__What you have to do__
All records below are to be repeated exactly, with the pictures left out.

Collected data:
○ ○ ○ ○
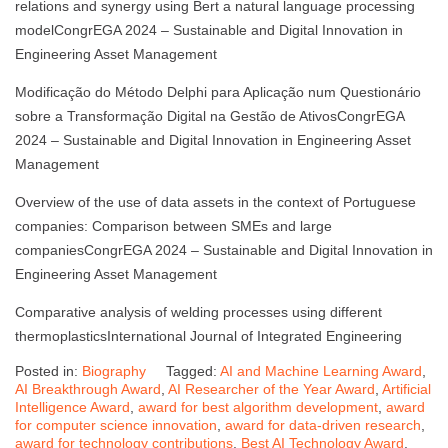
relations and synergy using Bert a natural language processing
modelCongrEGA 2024 – Sustainable and Digital Innovation in
Engineering Asset Management
Modificação do Método Delphi para Aplicação num Questionário
sobre a Transformação Digital na Gestão de AtivosCongrEGA
2024 – Sustainable and Digital Innovation in Engineering Asset
Management
Overview of the use of data assets in the context of Portuguese
companies: Comparison between SMEs and large
companiesCongrEGA 2024 – Sustainable and Digital Innovation in
Engineering Asset Management
Comparative analysis of welding processes using different
thermoplasticsInternational Journal of Integrated Engineering
Posted in:
Biography
Tagged:
AI and Machine Learning Award
,
AI Breakthrough Award
,
AI Researcher of the Year Award
,
Artificial
Intelligence Award
,
award for best algorithm development
,
award
for computer science innovation
,
award for data-driven research
,
award for technology contributions
,
Best AI Technology Award
,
○ ○ ○ ○
__The completed task__
relations and synergy using Bert a natural language processing
modelCongrEGA 2024 – Sustainable and Digital Innovation in
Engineering Asset Management
Modificação do Método Delphi para Aplicação num Questionário
sobre a Transformação Digital na Gestão de AtivosCongrEGA
2024 – Sustainable and Digital Innovation in Engineering Asset
Management
Overview of the use of data assets in the context of Portuguese
companies: Comparison between SMEs and large
companiesCongrEGA 2024 – Sustainable and Digital Innovation in
Engineering Asset Management
Comparative analysis of welding processes using different
thermoplasticsInternational Journal of Integrated Engineering
Posted in:
Biography
Tagged:
AI and Machine Learning Award
,
AI Breakthrough Award
,
AI Researcher of the Year Award
,
Artificial
Intelligence Award
,
award for best algorithm development
,
award
for computer science innovation
,
award for data-driven research
,
award for technology contributions
,
Best AI Technology Award
,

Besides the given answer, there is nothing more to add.